Почти все свои выступления после захвата власти в октябре 1917 года вождь сопровождал утверждениями, что мировой пролетариат «идет большевикам на помощь», что классовая солидарность «обеспечит победу над буржуазией». Но общие призывы не давали конкретной отдачи. Нужна была международная коммунистическая организация, в дело создания которой активно включился лидер большевиков, впервые заговоривший о ней еще осенью 1914 года в Швейцарии. Но из кого создавать эту организацию? Только в России утвердилась большевистская партия, да Спартаковский союз в Германии был ей родственным. Ленин, взявшись за образование «всемирной партии диктатуры пролетариата», порой сам впадал в пессимизм: кого объединять? Анжелика Балабанова, человек с необыкновенной судьбой, вспоминала, что Ленин, размечтавшись об этой всемирной партии, вдруг заявлял: «Вероятнее всего, из этой истории ничего не выйдет»{137}. Подключил к реализации идеи Г.Е. Зиновьева, буквально клокочущего энергией.
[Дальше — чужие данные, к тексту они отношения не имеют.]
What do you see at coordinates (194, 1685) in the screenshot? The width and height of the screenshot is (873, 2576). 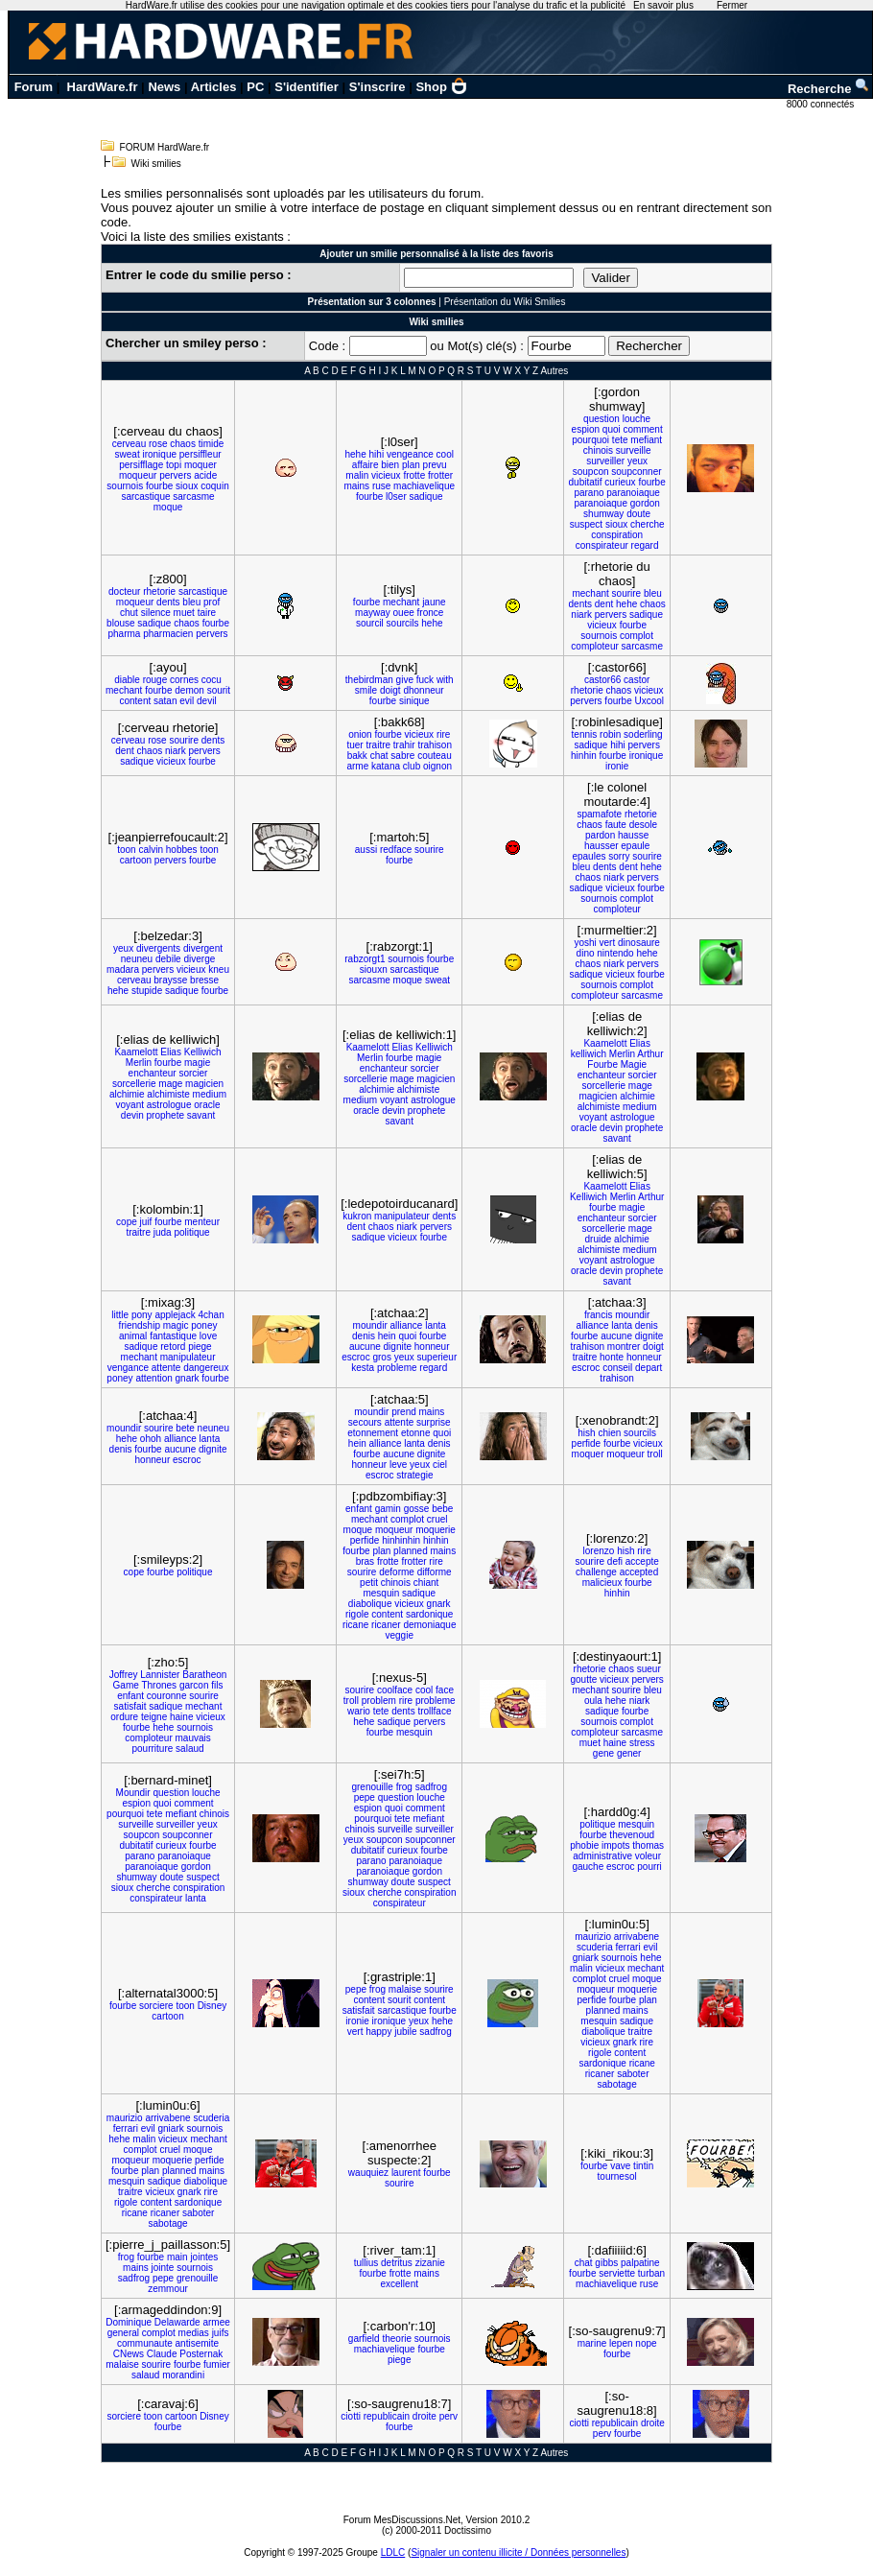 I see `garcon` at bounding box center [194, 1685].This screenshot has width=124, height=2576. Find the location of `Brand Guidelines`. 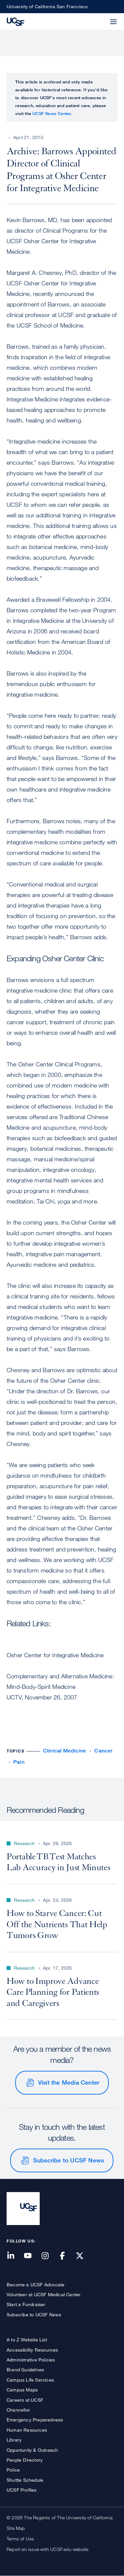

В результате в феврале 1919 года несколько раз в эфир запустили обращение о созыве в Москве международной коммунистической конференции, на которую приглашались те, кто «разделяет взгляды русских социалистов, пришедших к власти». То был революционный крик из Москвы, похожий на писк комара. Его, этот «писк», никто не услышал, да и некому, по сути, было замечать. Из Берлина выехали только два делегата: Левине и Эберлейн. Добрался до Москвы лишь последний. Зиновьев в это время лихорадочно «создавал» из сочувствующих военнопленных солдат компартии Австрии и Венгрии. «Сформировали» также делегации России, Украины, Белоруссии, Латвии, Польши, Финляндии, Армении, немцев Поволжья и даже не очень ясную – «народов Восточной России», как и малопонятную – представителей различных «международных групп». Наскребли целых 52 делегата конференции, среди которых с правом решающего голоса (тех, кто был уполномочен что-либо подписывать) было лишь 34 человека. Конференция получилась вся пророссийская. Известных международных деятелей социалистического движения было немного: Ленин В.И., Эберлейн Г., Куусинен О.В., Платтен Ф., Скрытное Н.А., Садуль Ж. Большинство были малоизвестными статистами. В российской делегации на конференции, открывшейся 2 марта 1919 года, восседали, кроме Ленина В.И., Воровского В.В. и Чичерина Г.В., известный чекист Ун шлихт И.С., которого потом заменил цареубийца Юровский Я.М.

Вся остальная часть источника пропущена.